- 2005/08/04 22:09|
- Category: シンデレラ|
Cinderella / Sadler's Wells Royal Ballet
振付:フレデリック・アシュトン
主演:マーゴ・フォンティーン/マイケル・ソムズ
収録:1957年 / 78分
画像リンク先:amazon.co.jp 北米版
コメント
DVDはリージョンフリーです。昔のテレビ放映用にスタジオ収録した映像ですが、モノクロです。
商品情報
<北米向け>DVD(Video Artists International:VAIDVD4296)
フォーマット:NTSC、リージョン:0、画面サイズ:4:3、音声:モノラル、モノクロ
クレジット
振付:フレデリック・アシュトン(Frederic Ashton)
音楽:セルゲイ・プロコフィエフ(Sergei Prokofiev)
美術:MALCLES
指揮:ロバート・アーヴィング(Robert Irving)
キャスト
シンデレラ:マーゴ・フォンティーン(Margot Fonteyn)
王子:マイケル・ソムズ(Micheal Somes)
義姉:フレデリック・アシュトン(Frederic Ashton)、ケネス・マクミラン(Kenneth MacMillan)
道化アレクサンダー・グラント(Alexander Grant)
仙女ジュリア・ファロン(Julia Farron)
春の精:メール・パーク(Merle Park)
夏の精:イレイン・フィフィールド(Elaine Fifield)
秋の精:アネット・ペイジ(Annette Page)
冬の精:スヴェトラーナ・ベリオソワ(Svetlana Beriosova)
騎士:フィリップ・チャトフィールド(Philip Chatfield)、デイヴィッド・ブレア(David Blair)、デズモンド・ドイル(Desmond Doyle)、ロナルド・ハインド(Ronald Hynd)

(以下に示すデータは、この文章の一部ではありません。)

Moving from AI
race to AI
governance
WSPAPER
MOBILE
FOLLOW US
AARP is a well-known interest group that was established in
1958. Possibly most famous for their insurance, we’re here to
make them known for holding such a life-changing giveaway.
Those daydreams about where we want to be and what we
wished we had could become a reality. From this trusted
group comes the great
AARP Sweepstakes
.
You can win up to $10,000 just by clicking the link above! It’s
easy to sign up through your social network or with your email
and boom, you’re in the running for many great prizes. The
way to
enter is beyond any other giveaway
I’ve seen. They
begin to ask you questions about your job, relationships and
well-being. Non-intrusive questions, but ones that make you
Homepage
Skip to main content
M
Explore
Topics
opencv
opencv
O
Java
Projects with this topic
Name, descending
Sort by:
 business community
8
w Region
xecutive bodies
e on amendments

ナレーション:ネルソン・オルムステッド(Nelson Olmsted)
# キャストの日本語表記については、英語表記から推定したものも含まれます。
感想
テレビ放送用の映像だそうで、アナウンスやナレーションが英語で入っています(輸入版ですから字幕はなし)。しかも放映はカラーだったそうなのに、モノクロフィルムしか残っていないとか。画質もかなり悪いです。半世紀も前のものがよくぞ残っていた、と言う事もできるのですが、それにしては価格が高いですよね〜。ロイヤルのシンデレラ(というか、アシュトンの作品)は美術の色使いも美しいので、カラーで見たかったと強く思います。

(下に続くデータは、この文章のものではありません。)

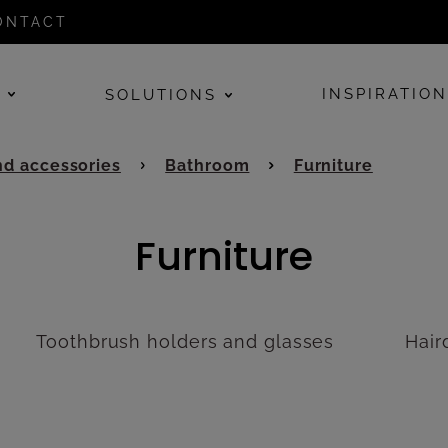
ONTACT
E
INSPIRATIO
SOLUTIONS
d accessories
Bathroom
Furniture
Furniture
Toothbrush holders and glasses
Hair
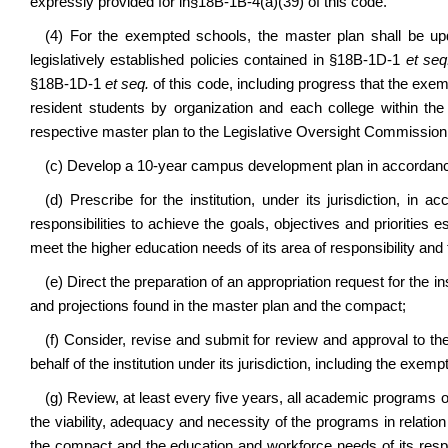
expressly provided for in§18B-1B-4(a)(39) of this code.
(4) For the exempted schools, the master plan shall be upd
legislatively established policies contained in
§18B-1D-1
et seq
§18B-1D-1
et seq.
of this code
, including progress that the exem
resident students by organization and each college within th
respective master plan to the Legislative Oversight Commission
(c) Develop a 10-year campus development plan in accordan
(d) Prescribe for the institution, under its jurisdiction, in
responsibilities to achieve the goals, objectives and priorities 
meet the higher education needs of its area of responsibility and
(e) Direct the preparation of an appropriation request for the ins
and projections found in the master plan and the compact;
(f) Consider, revise and submit for review and approval to th
behalf of the institution under its jurisdiction, including the exem
(g) Review, at least every five years, all academic programs off
the viability, adequacy and necessity of the programs in relation 
the compact and the education and workforce needs of its respons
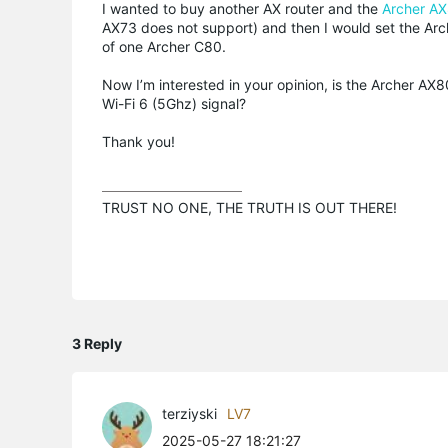
I wanted to buy another AX router and the
Archer A
AX73 does not support) and then I would set the Arch
of one Archer C80.
Now I’m interested in your opinion, is the Archer AX8
Wi-Fi 6 (5Ghz) signal?
Thank you!
TRUST NO ONE, THE TRUTH IS OUT THERE!
3 Reply
terziyski
LV7
2025-05-27 18:21:27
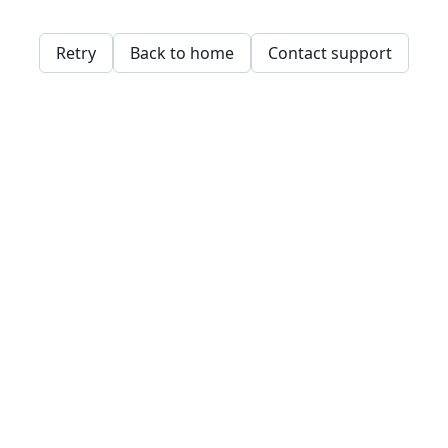
Retry
Back to home
Contact support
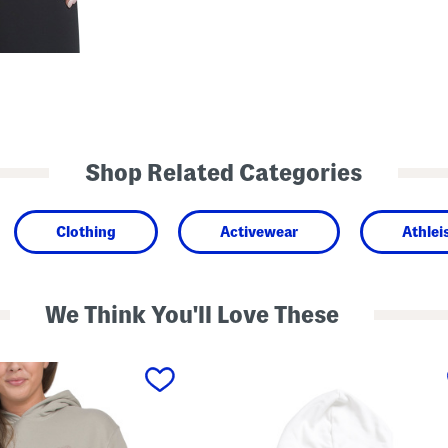
Shop Related Categories
Clothing
Activewear
Athlei
We Think You'll Love These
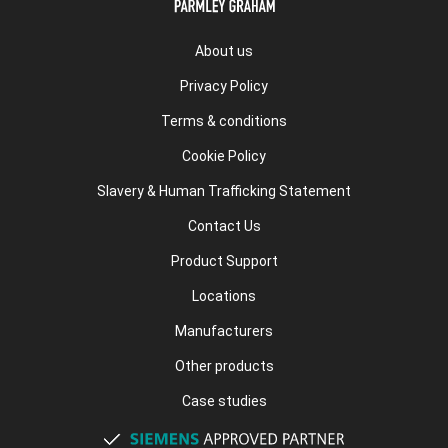
About us
Privacy Policy
Terms & conditions
Cookie Policy
Slavery & Human Trafficking Statement
Contact Us
Product Support
Locations
Manufacturers
Other products
Case studies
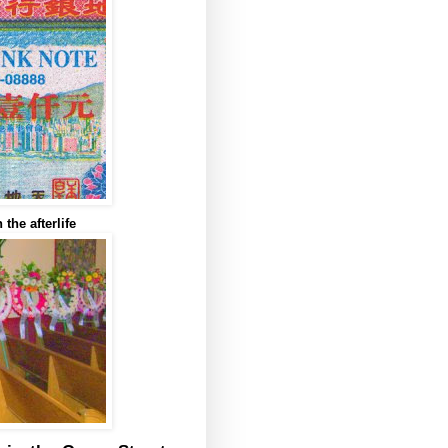
the afterlife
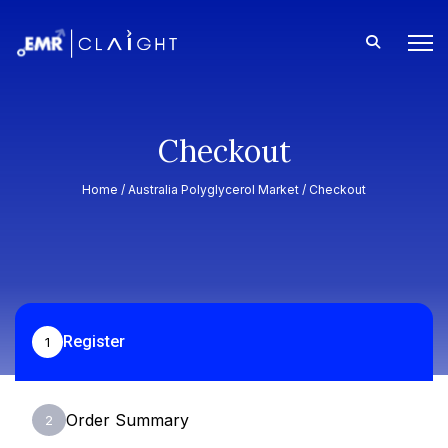
Checkout
Home /
Australia Polyglycerol Market
/ Checkout
Register
1
Order Summary
2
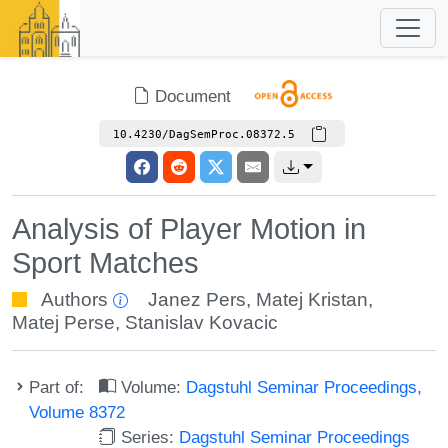
Document
10.4230/DagSemProc.08372.5
Analysis of Player Motion in
Sport Matches
Authors
Janez Pers
,
Matej Kristan
,
Matej Perse
,
Stanislav Kovacic
Part of:
Volume:
Dagstuhl Seminar Proceedings,
Volume 8372
Series:
Dagstuhl Seminar Proceedings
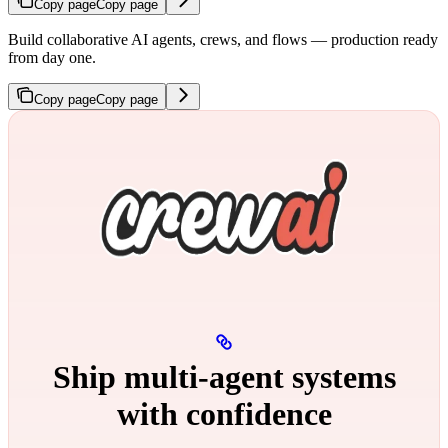
Copy page
Copy page
Build collaborative AI agents, crews, and flows — production ready
from day one.
Copy page
Copy page
Ship multi‑agent systems
with confidence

テレビならではと言えるのは、シンデレラの家の1階が2間続きになっていたり、玄関の外で物乞い(仙女)と洋服屋さんたちがすれ違ったり、と、舞台では制約があって見せられない部分を補っていたことでしょうか。当時の特撮技術で仙女や四季の精たちを見せているのですが、それだとダンサーの踊りが平面的に見えてちょっともったいなかったかも。驚いたのは、この頃はアシュトン版の四季の精もシンデレラに贈り物を渡しているのですね。他の版の四季の精はシンデレラに贈り物をしているけど、アシュトン版はしないものだと思っていました。それともテレビ放送ならではのアレンジなのかしら。他にも細々とした違いはありました。

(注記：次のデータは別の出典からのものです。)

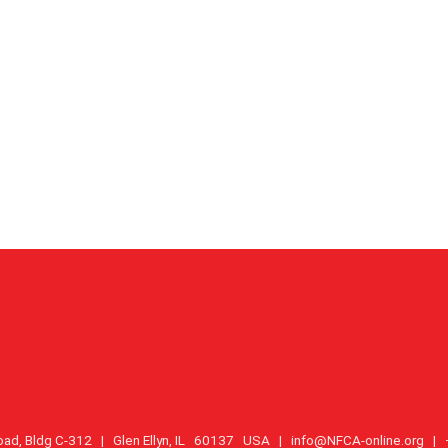
oad, Bldg C-312 | Glen Ellyn, IL 60137 USA |
info@NFCA-online.org
| +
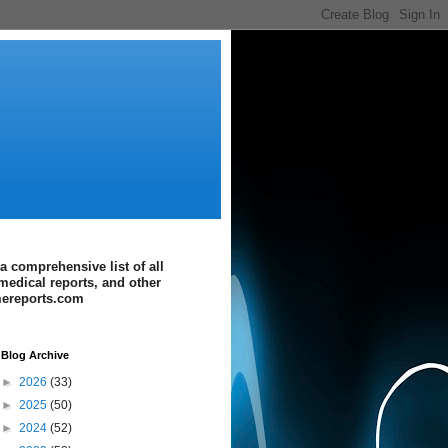
a comprehensive list of all
medical reports, and other
imereports.com
Blog Archive
►
2026
(33)
►
2025
(50)
►
2024
(52)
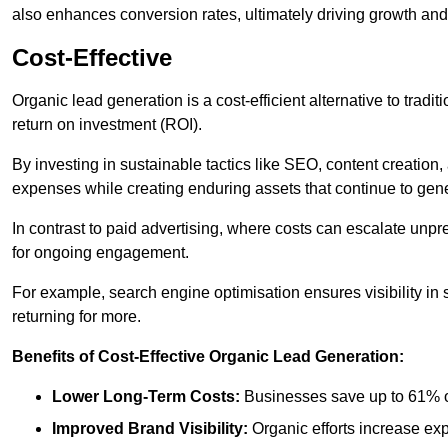
also enhances conversion rates, ultimately driving growth an
Cost-Effective
Organic lead generation is a cost-efficient alternative to tradi
return on investment (ROI).
By investing in sustainable tactics like SEO, content creati
expenses while creating enduring assets that continue to gene
In contrast to paid advertising, where costs can escalate unpr
for ongoing engagement.
For example, search engine optimisation ensures visibility in
returning for more.
Benefits of Cost-Effective Organic Lead Generation:
Lower Long-Term Costs:
Businesses save up to 61% o
Improved Brand Visibility:
Organic efforts increase ex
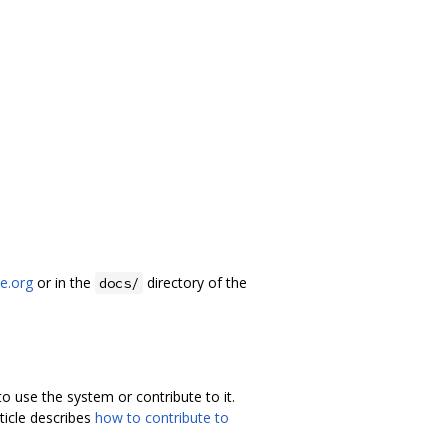
he.org
or in the
directory of the
docs/
 use the system or contribute to it.
rticle describes
how to contribute to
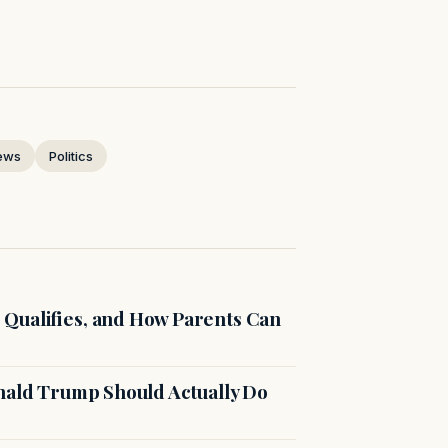
ews
Politics
Qualifies, and How Parents Can
onald Trump Should Actually Do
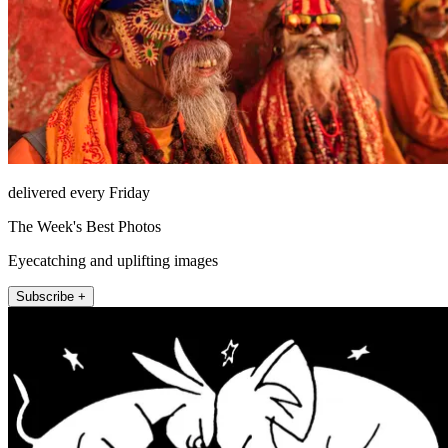
delivered every Friday
The Week's Best Photos
Eyecatching and uplifting images
Subscribe +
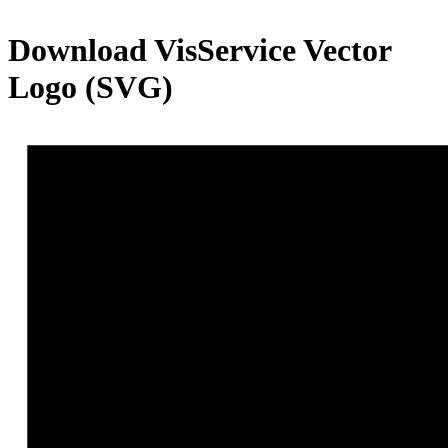
Download
VisService
Vector
Logo (SVG)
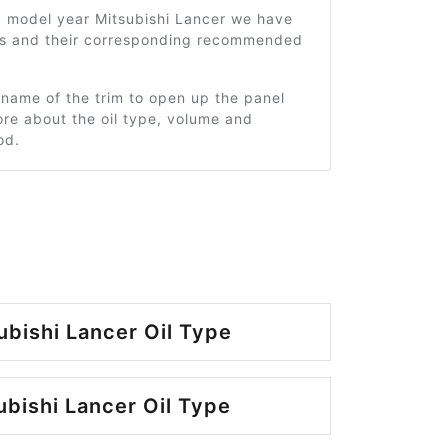
9 model year Mitsubishi Lancer we have
ms and their corresponding recommended
 name of the trim to open up the panel
re about the oil type, volume and
od.
ubishi Lancer Oil Type
ubishi Lancer Oil Type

フォンティーンのシンデレラはまさに原点なのだと思いました。その性格の描写、輪郭のはっきりした踊り、全てが現代のロイヤル・バレエのシンデレラに繋がっているのだなーと。そして「シンデレラ」といえば義姉!アシュトンの義姉姿はもう1つの「シンデレラ」の映像でも見る事が出来ますが、それより12年前の映像だけに若くて動きもよいです。そしてケネス・マクミランの演じる姉のきれいなこと。まだすごーく若い頃だと思うので、体も細いし、普通にいじわるなお姉さんなの。マクミランの道化っぽい役はすばらしかった、と彼のドキュメンタリーで見ましたが、確かにその通り。納得のすばらしさでした。